- **Work to be completed**
Write out again, exactly as they appear, the lines from the start of the data below through the line with "A léha, semmit"; no pictures.

=== Begin Enclosure ===

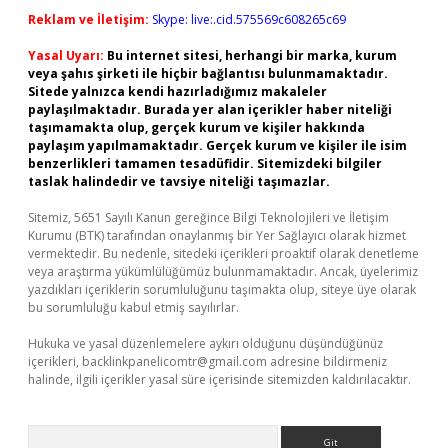
Reklam ve İletişim:
Skype: live:.cid.575569c608265c69
Yasal Uyarı:
Bu internet sitesi, herhangi bir marka, kurum
veya şahıs şirketi ile hiçbir bağlantısı bulunmamaktadır.
Sitede yalnızca kendi hazırladığımız makaleler
paylaşılmaktadır. Burada yer alan içerikler haber niteliği
taşımamakta olup, gerçek kurum ve kişiler hakkında
paylaşım yapılmamaktadır. Gerçek kurum ve kişiler ile isim
benzerlikleri tamamen tesadüfidir. Sitemizdeki bilgiler
taslak halindedir ve tavsiye niteliği taşımazlar.
Sitemiz, 5651 Sayılı Kanun gereğince Bilgi Teknolojileri ve İletişim
Kurumu (BTK) tarafından onaylanmış bir Yer Sağlayıcı olarak hizmet
vermektedir. Bu nedenle, sitedeki içerikleri proaktif olarak denetleme
veya araştırma yükümlülüğümüz bulunmamaktadır. Ancak, üyelerimiz
yazdıkları içeriklerin sorumluluğunu taşımakta olup, siteye üye olarak
bu sorumluluğu kabul etmiş sayılırlar.
Hukuka ve yasal düzenlemelere aykırı olduğunu düşündüğünüz
içerikleri,
backlinkpanelicomtr@gmail.com
adresine bildirmeniz
halinde, ilgili içerikler yasal süre içerisinde sitemizden kaldırılacaktır.
Arama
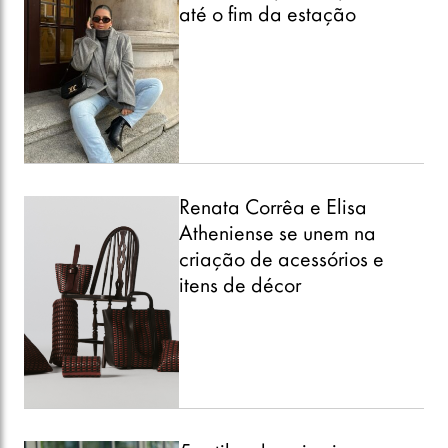
até o fim da estação
Renata Corrêa e Elisa
Atheniense se unem na
criação de acessórios e
itens de décor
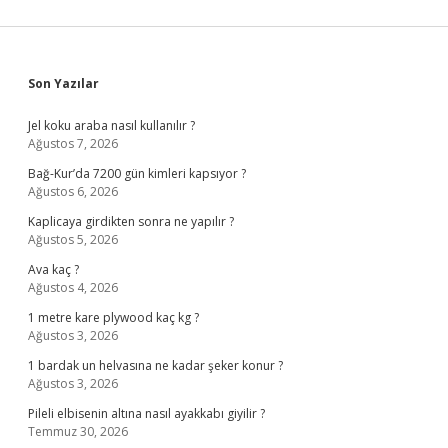
Sidebar
Son Yazılar
Jel koku araba nasıl kullanılır ?
Ağustos 7, 2026
Bağ-Kur’da 7200 gün kimleri kapsıyor ?
Ağustos 6, 2026
Kaplicaya girdikten sonra ne yapılır ?
Ağustos 5, 2026
Ava kaç ?
Ağustos 4, 2026
1 metre kare plywood kaç kg ?
Ağustos 3, 2026
1 bardak un helvasına ne kadar şeker konur ?
Ağustos 3, 2026
Pileli elbisenin altına nasıl ayakkabı giyilir ?
Temmuz 30, 2026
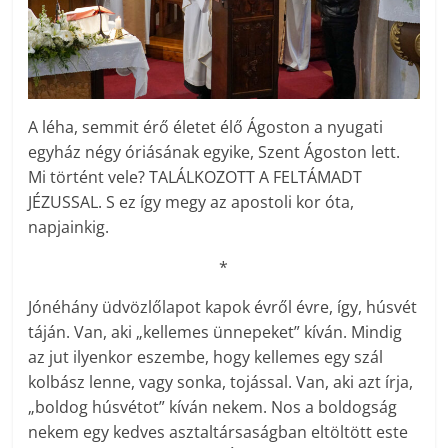
A léha, semmit érő életet élő Ágoston a nyugati
egyház négy óriásának egyike, Szent Ágoston lett.
Mi történt vele? TALÁLKOZOTT A FELTÁMADT
JÉZUSSAL. S ez így megy az apostoli kor óta,
napjainkig.
*
Jónéhány üdvözlőlapot kapok évről évre, így, húsvét
táján. Van, aki „kellemes ünnepeket” kíván. Mindig
az jut ilyenkor eszembe, hogy kellemes egy szál
kolbász lenne, vagy sonka, tojással. Van, aki azt írja,
„boldog húsvétot” kíván nekem. Nos a boldogság
nekem egy kedves asztaltársaságban eltöltött este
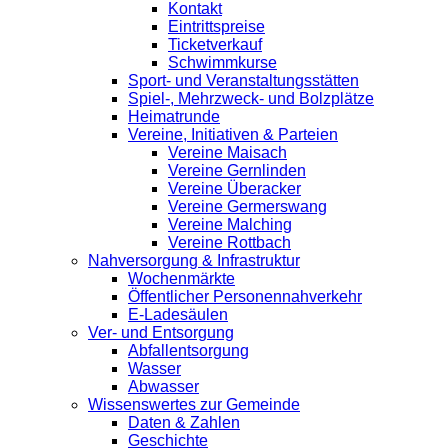
Kontakt
Eintrittspreise
Ticketverkauf
Schwimmkurse
Sport- und Veranstaltungsstätten
Spiel-, Mehrzweck- und Bolzplätze
Heimatrunde
Vereine, Initiativen & Parteien
Vereine Maisach
Vereine Gernlinden
Vereine Überacker
Vereine Germerswang
Vereine Malching
Vereine Rottbach
Nahversorgung & Infrastruktur
Wochenmärkte
Öffentlicher Personennahverkehr
E-Ladesäulen
Ver- und Entsorgung
Abfallentsorgung
Wasser
Abwasser
Wissenswertes zur Gemeinde
Daten & Zahlen
Geschichte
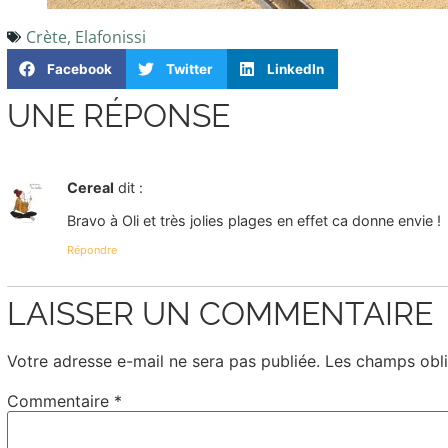
Crète
,
Elafonissi
Facebook
Twitter
LinkedIn
UNE RÉPONSE
Cereal
dit :
Bravo à Oli et très jolies plages en effet ca donne envie !
Répondre
LAISSER UN COMMENTAIRE
Votre adresse e-mail ne sera pas publiée.
Les champs obli
Commentaire
*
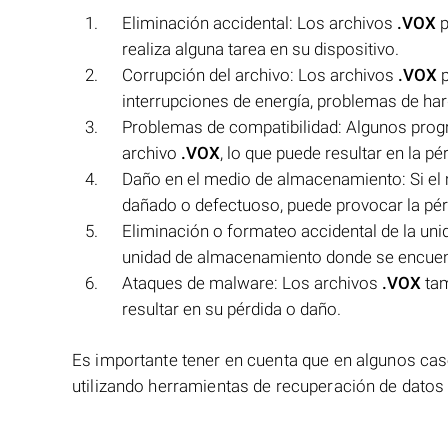
Eliminación accidental: Los archivos
.VOX
p
realiza alguna tarea en su dispositivo.
Corrupción del archivo: Los archivos
.VOX
p
interrupciones de energía, problemas de ha
Problemas de compatibilidad: Algunos prog
archivo
.VOX
, lo que puede resultar en la pér
Daño en el medio de almacenamiento: Si el
dañado o defectuoso, puede provocar la pérdi
Eliminación o formateo accidental de la un
unidad de almacenamiento donde se encuen
Ataques de malware: Los archivos
.VOX
tam
resultar en su pérdida o daño.
Es importante tener en cuenta que en algunos ca
utilizando herramientas de recuperación de datos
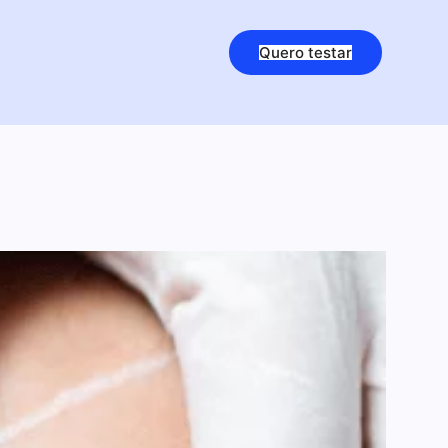
Quero testar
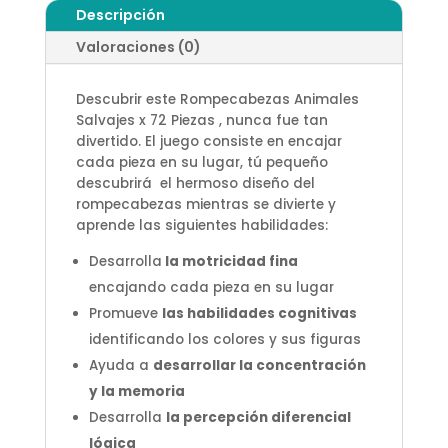
Descripción
Valoraciones (0)
Descubrir este Rompecabezas Animales
Salvajes x 72 Piezas , nunca fue tan
divertido. El juego consiste en encajar
cada pieza en su lugar, tú pequeño
descubrirá el hermoso diseño del
rompecabezas mientras se divierte y
aprende las siguientes habilidades:
Desarrolla
la motricidad fina
encajando cada pieza en su lugar
Promueve
las habilidades cognitivas
identificando los colores y sus figuras
Ayuda a
desarrollar la concentración
y la memoria
Desarrolla
la percepción diferencial
lógica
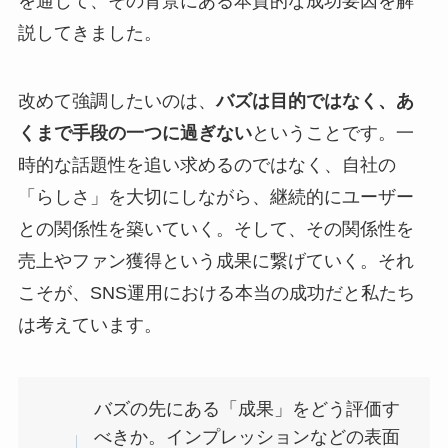
を通じて、その背景にある本質的な成功要因を解
説してきました。
改めて強調したいのは、
バズは目的ではなく、あ
くまで手段の一つに過ぎない
ということです。一
時的な話題性を追い求めるのではなく、自社の
「らしさ」を大切にしながら、継続的にユーザー
との関係性を築いていく。そして、その関係性を
売上やファン獲得という成果に繋げていく。それ
こそが、SNS運用における本当の成功だと私たち
は考えています。
バズの先にある「成果」をどう評価す
べきか。インプレッションなどの表面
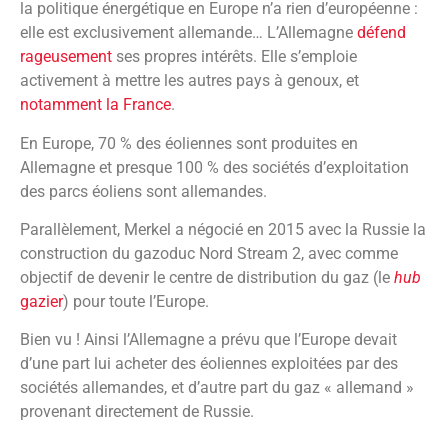
la politique énergétique en Europe n’a rien d’européenne :
elle est exclusivement allemande… L’Allemagne
défend
rageusement
ses propres intérêts. Elle s’emploie
activement à mettre les autres pays à genoux, et
notamment la France
.
En Europe, 70 % des éoliennes sont produites en
Allemagne et presque 100 % des sociétés d’exploitation
des parcs éoliens sont allemandes.
Parallèlement, Merkel a négocié en 2015 avec la Russie la
construction du gazoduc Nord Stream 2, avec comme
objectif de devenir le centre de distribution du gaz (le
hub
gazier
) pour toute l’Europe.
Bien vu ! Ainsi l’Allemagne a prévu que l’Europe devait
d’une part lui acheter des éoliennes exploitées par des
sociétés allemandes, et d’autre part du gaz « allemand »
provenant directement de Russie.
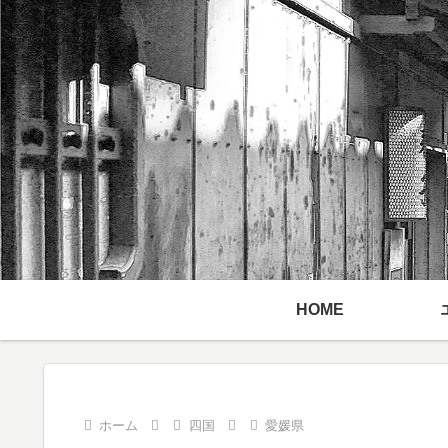
HOME
ホーム
四国
愛媛県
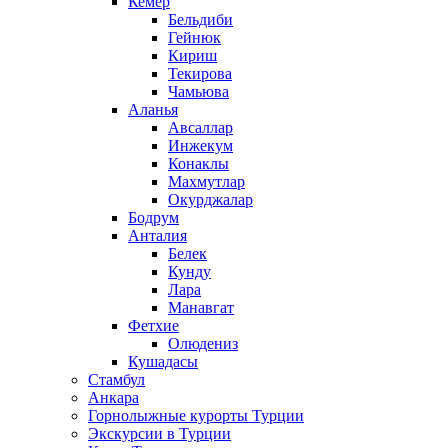
Кемер
Бельдиби
Гейнюк
Кириш
Текирова
Чамьюва
Аланья
Авсаллар
Инжекум
Конаклы
Махмутлар
Окурджалар
Бодрум
Анталия
Белек
Кунду
Лара
Манавгат
Фетхие
Олюдениз
Кушадасы
Стамбул
Анкара
Горнолыжные курорты Турции
Экскурсии в Турции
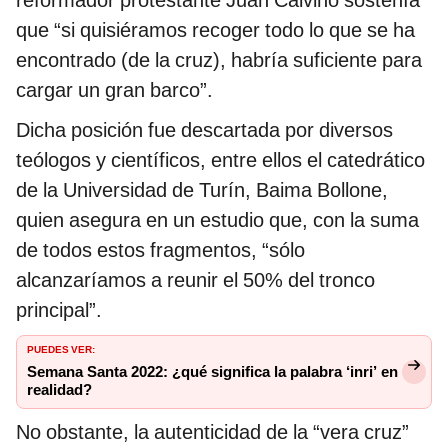
que “si quisiéramos recoger todo lo que se ha
encontrado (de la cruz), habría suficiente para
cargar un gran barco”.
Dicha posición fue descartada por diversos
teólogos y científicos, entre ellos el catedrático
de la Universidad de Turín, Baima Bollone,
quien asegura en un estudio que, con la suma
de todos estos fragmentos, “sólo
alcanzaríamos a reunir el 50% del tronco
principal”.
PUEDES VER:
Semana Santa 2022: ¿qué significa la palabra ‘inri’ en
realidad?
No obstante, la autenticidad de la “vera cruz”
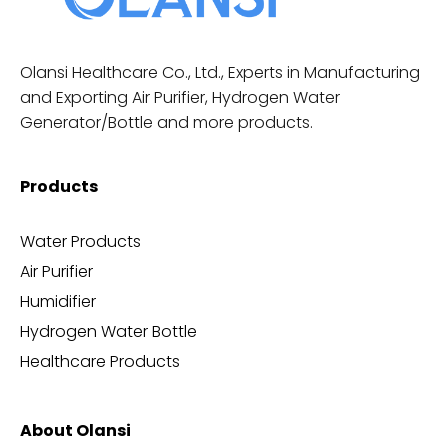
Olansi Healthcare Co., Ltd., Experts in Manufacturing
and Exporting Air Purifier, Hydrogen Water
Generator/Bottle and more products.
Products
Water Products
Air Purifier
Humidifier
Hydrogen Water Bottle
Healthcare Products
About Olansi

=== End Enclosure ===

- **Result for this exercise**
Reklam ve İletişim:
Skype: live:.cid.575569c608265c69
Yasal Uyarı:
Bu internet sitesi, herhangi bir marka, kurum
veya şahıs şirketi ile hiçbir bağlantısı bulunmamaktadır.
Sitede yalnızca kendi hazırladığımız makaleler
paylaşılmaktadır. Burada yer alan içerikler haber niteliği
taşımamakta olup, gerçek kurum ve kişiler hakkında
paylaşım yapılmamaktadır. Gerçek kurum ve kişiler ile isim
benzerlikleri tamamen tesadüfidir. Sitemizdeki bilgiler
taslak halindedir ve tavsiye niteliği taşımazlar.
Sitemiz, 5651 Sayılı Kanun gereğince Bilgi Teknolojileri ve İletişim
Kurumu (BTK) tarafından onaylanmış bir Yer Sağlayıcı olarak hizmet
vermektedir. Bu nedenle, sitedeki içerikleri proaktif olarak denetleme
veya araştırma yükümlülüğümüz bulunmamaktadır. Ancak, üyelerimiz
yazdıkları içeriklerin sorumluluğunu taşımakta olup, siteye üye olarak
bu sorumluluğu kabul etmiş sayılırlar.
Hukuka ve yasal düzenlemelere aykırı olduğunu düşündüğünüz
içerikleri,
backlinkpanelicomtr@gmail.com
adresine bildirmeniz
halinde, ilgili içerikler yasal süre içerisinde sitemizden kaldırılacaktır.
Arama
até o fim da estação
Renata Corrêa e Elisa
Atheniense se unem na
criação de acessórios e
itens de décor
Sidebar
Son Yazılar
Jel koku araba nasıl kullanılır ?
Ağustos 7, 2026
Bağ-Kur’da 7200 gün kimleri kapsıyor ?
Ağustos 6, 2026
Kaplicaya girdikten sonra ne yapılır ?
Ağustos 5, 2026
Ava kaç ?
Ağustos 4, 2026
1 metre kare plywood kaç kg ?
Ağustos 3, 2026
1 bardak un helvasına ne kadar şeker konur ?
Ağustos 3, 2026
Pileli elbisenin altına nasıl ayakkabı giyilir ?
Temmuz 30, 2026
A léha, semmit érő életet élő Ágoston a nyugati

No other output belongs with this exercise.